The Historical Context of Digoxin Therapy

Digoxin is one of the oldest cardiac medications still in use, with its origins tracing back to the discovery of foxglove (Digitalis purpurea) by William Withering in 1785. Withering, an English physician, documented its effectiveness in treating "dropsy" (edema) and heart failure. For centuries, digitalis extracts were used with varying success and significant toxicity due to inconsistent potency. It wasn't until the early 20th century that pure digoxin was isolated, allowing for standardized dosing and a better understanding of its pharmacokinetics. Despite the advent of newer heart failure medications, digoxin remains a vital drug, particularly for symptom control in patients with advanced heart failure and for rate control in atrial fibrillation, a testament to its enduring legacy in cardiology spanning over two centuries.

Frequently Asked Questions

What is the Digoxin Dosing Calculator used for?
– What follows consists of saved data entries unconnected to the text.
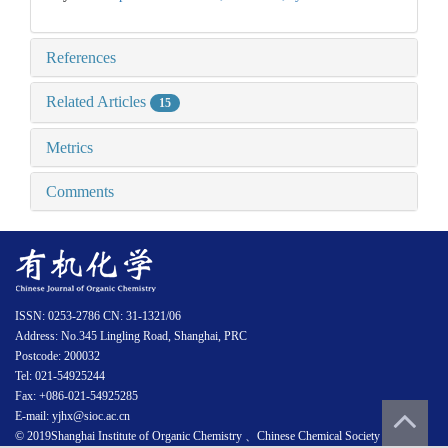
References
Related Articles
15
Metrics
Comments
ISSN: 0253-2786 CN: 31-1321/06
Address: No.345 Lingling Road, Shanghai, PRC
Postcode: 200032
Tel: 021-54925244
Fax: +086-021-54925285
E-mail: yjhx@sioc.ac.cn
© 2019Shanghai Institute of Organic Chemistry 、Chinese Chemical Society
The Digoxin Dosing Calculator helps healthcare professionals determine an appropriate maintenance dose of digoxin for patients, taking into account crucial factors like patient weight, age, and renal function. It provides estimations for the adjusted daily dose, steady-state drug levels, and half-life, aiding in safe and effective medication management in 2025.

Why is renal function a critical factor in digoxin dosing?

Digoxin is primarily eliminated by the kidneys, so impaired renal function significantly prolongs its half-life and increases the risk of accumulation and toxicity. Patients with reduced kidney function require lower doses and careful monitoring to maintain therapeutic levels within the narrow therapeutic window and prevent adverse drug reactions.

What is the therapeutic range for digoxin and why is it narrow?

The therapeutic range for digoxin is typically 0.5–2.0 ng/mL, which is considered very narrow. This means there is a small difference between a dose that is effective and one that causes toxicity. Levels below 0.5 ng/mL may not be effective, while levels above 2.0 ng/mL significantly increase the risk of serious adverse effects like cardiac arrhythmias, necessitating precise dosing and close monitoring.